As palavras do anjo são encorajadoras e convidam José a participar diretamente da nova humanidade criada por Deus, recebendo Maria como esposa (v. 20b), ou seja, levando o casamento à segunda etapa. Mas, ao mesmo tempo deixa claro que ele não terá nenhum domínio sobre o menino, uma vez que Maria concebeu pelo Espírito Santo (v. 20c). A José, cabe o papel, por sinal muito relevante, de dar o nome ao menino: Jesus, cujo significado é ‘Deus salva’ (v. 21); portanto, no nome de Jesus está a sua missão: salvar o seu povo de seus pecados. Como ‘filho de Davi’ (cf. 20b), certamente José não compreenderia nem aceitaria um salvador universal, por isso o autor pondera e limita essa salvação ao povo de Israel, inicialmente.

Como é típico dos evangelhos, e mais ainda de Mateus, o uso de textos e expressões do Antigo Testamento é imprescindível, sobretudo em momentos marcados pela dúvida e o medo; por isso, o autor recorre ao profeta Isaías com o “oráculo do Emanuel” (Is 7,14) para confirmar que o fato presente tem respaldo na história da salvação (vv. 22 e 23). Mais que cumprimento de promessa, a citação do profeta quer evidenciar que é necessário buscar referências nas Sagradas Escrituras para a construção da história, e sobretudo, afirmar no que consiste o nascimento de Jesus: a presença definitiva de Deus Conosco, ou seja, o divino veio definitivamente ao encontro da humanidade para habitar no meio dessa.

Com a citação de Isaías 7,14, Mateus apresenta uma das chaves de leitura de sua grande obra: Deus está presente no dia-a-dia da comunidade. Por isso, seu evangelho pode ser considerado o “Evangelho da presença”, pois do começo ao fim, essa presença é evidenciada: no início, com o anúncio do anjo (cf. 1,23), no discurso sobre a vida em comunidade (cf. 18,20) e no final, nas últimas palavras do Ressuscitado (cf. 28,20). À comunidade, de outrora e de hoje, foi conferida a responsabilidade de manifestar essa presença com o testemunho, sobretudo.
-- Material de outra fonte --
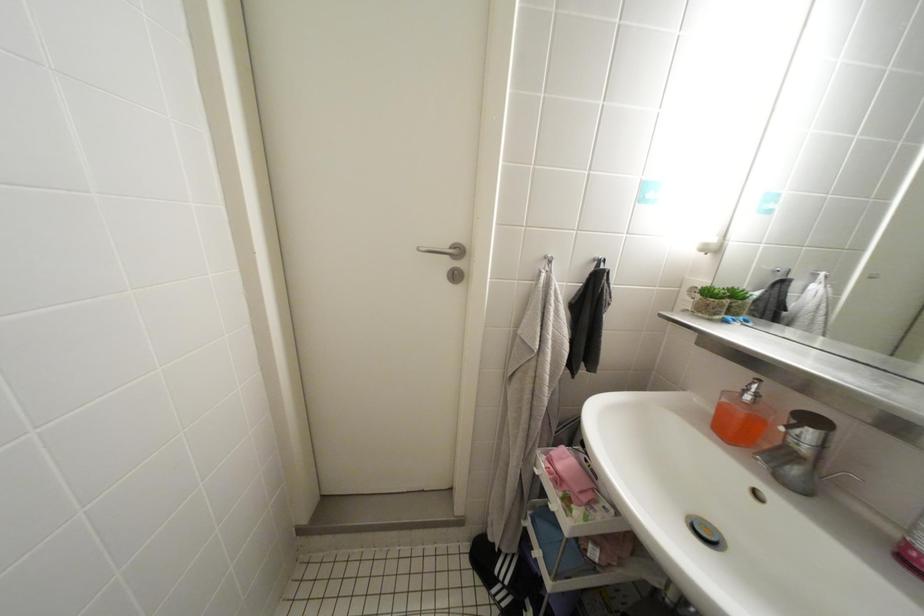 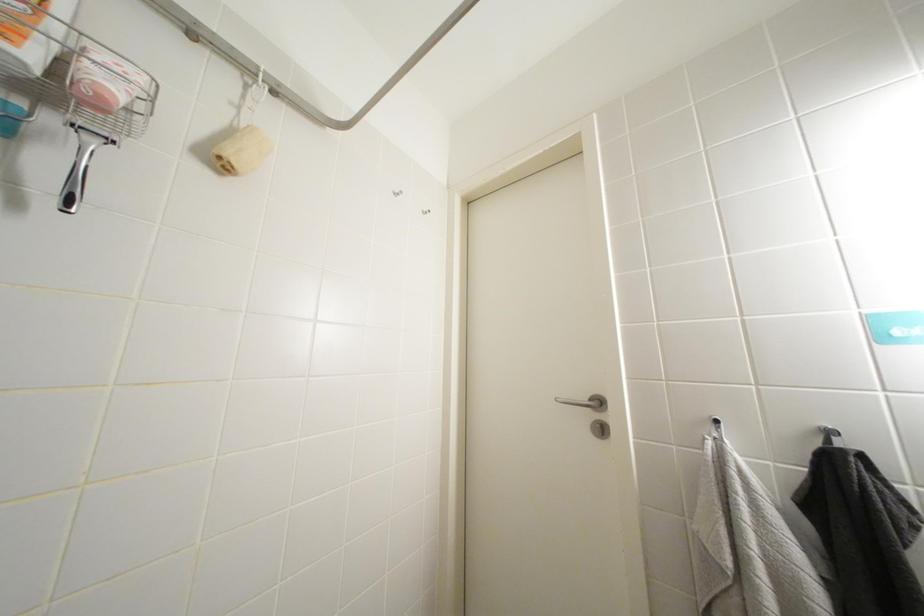 First-person continuous shooting, in which direction is the camera rotating?

The rotation direction of the camera is left-up. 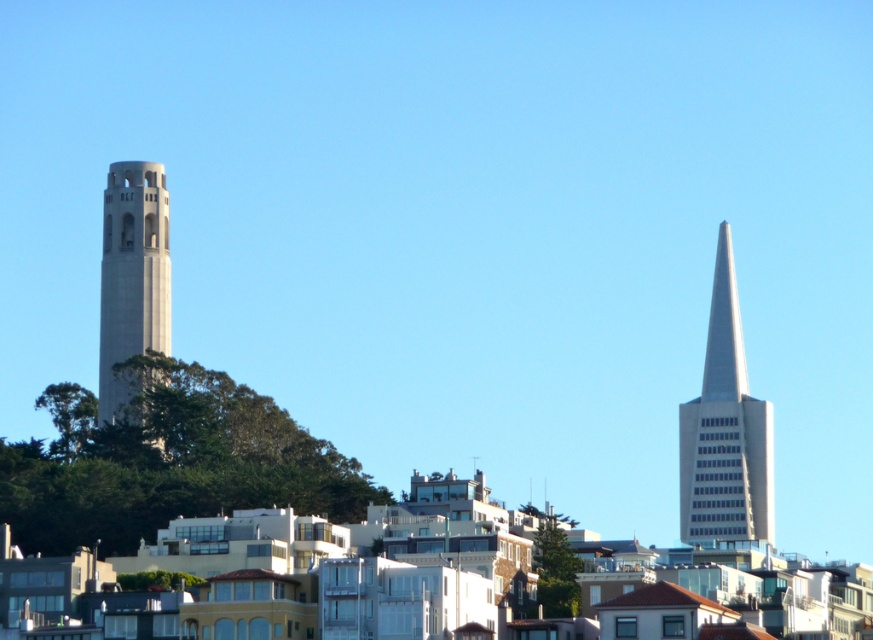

Após o anúncio do anjo, “José fez conforme o anjo do Senhor havia mandado e aceitou sua esposa” (v. 24). Ao invés de seguir a letra morta da Lei, José obedece à Palavra dinâmica de Deus, anunciada pelo anjo; percebeu que Deus não estava mais na antiga lei, mas está conosco, caminhando, sonhando e lutando, porque é EMANUEL!